Against climate defeatism. And while we’re on the subject, this story of the fight for fossil fuel divestment at Harvard reminds me how divestment became a lever in the fight against South African apartheid.
Who in 2014 sustains a level of ignorance compatible with the Army’s latest missive restricting black women’s hairstyles? (Anyone still want to claim we live in a post-racial society? Anyone?)
The world is wearying. What would we do without art?
It’s an odd time here, giddy with our new home (which in a way is our original home). But I’m running on fumes, after the move and in the midst still of grieving and of work on behalf of a lost friend. Simple, ordinary things like a root canal completely pull my plug. Then I resurface to a morning like this, with that specific light of the New England coast opening the vast soft sky and the shiver of tender-yellow-green leaves on the trees along the curb.

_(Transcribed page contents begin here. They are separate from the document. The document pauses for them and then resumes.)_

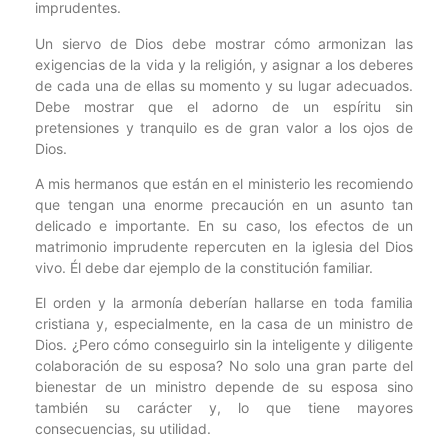
imprudentes.
Un siervo de Dios debe mostrar cómo armonizan las
exigencias de la vida y la religión, y asignar a los deberes
de cada una de ellas su momento y su lugar adecuados.
Debe mostrar que el adorno de un espíritu sin
pretensiones y tranquilo es de gran valor a los ojos de
Dios.
A mis hermanos que están en el ministerio les recomiendo
que tengan una enorme precaución en un asunto tan
delicado e importante. En su caso, los efectos de un
matrimonio imprudente repercuten en la iglesia del Dios
vivo. Él debe dar ejemplo de la constitución familiar.
El orden y la armonía deberían hallarse en toda familia
cristiana y, especialmente, en la casa de un ministro de
Dios. ¿Pero cómo conseguirlo sin la inteligente y diligente
colaboración de su esposa? No solo una gran parte del
bienestar de un ministro depende de su esposa sino
también su carácter y, lo que tiene mayores
consecuencias, su utilidad.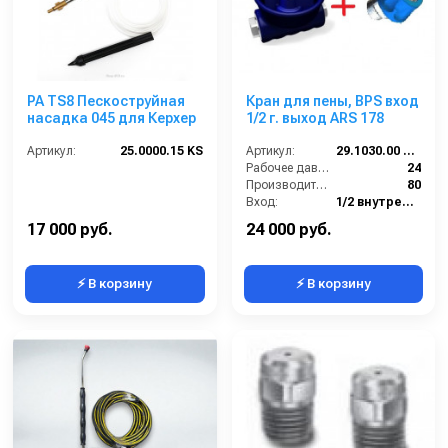
PA TS8 Пескоструйная
Кран для пены, BPS вход
насадка 045 для Керхер
1/2 г. выход ARS 178
Артикул:
25.0000.15 KS
Артикул:
29.1030.00 ARS178
Рабочее давление (бар):
24
Производительность (л/мин):
80
Вход:
1/2 внутренняя резьба
Выход:
БРС (папа)
17 000 руб.
24 000 руб.
⚡ В корзину
⚡ В корзину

I admit, loving Ohio was like loving someone you’re living with for a couple decades while quietly pining for the love you left behind. Arranged marriages can work–but that’s another conversation. In this case we admitted at last that our hearts remained back here, on the right coast, where they were born, and now we walk our new neighborhood wide-eyed in disbelief at our massive good fortune. For which we traded mere money, in what for us is vast quantity, because we finally had to concede that Home meant more than Money.
The newspapers here are full of news about the real estate market, which has always been pricey and lately is also extremely tight, many more people looking for homes than selling. Our realtor here has a client who bid on eight homes in a row and is still searching. This is normal right now, with no inventory and lots of hungry buyers, and everything turns into a bidding war. What shocks me is that what we did five months ago to secure the house we now inhabit would be completely inadequate today–the market has downshifted that rapidly. Today, we’d have to bid probably 20% above asking price, and the rest of what I privately referred to as our marketing campaign to be selected among three or four bidders–stuff that every single buyer does now–would get no traction in this market where sellers are faced with 20 or more competing bids.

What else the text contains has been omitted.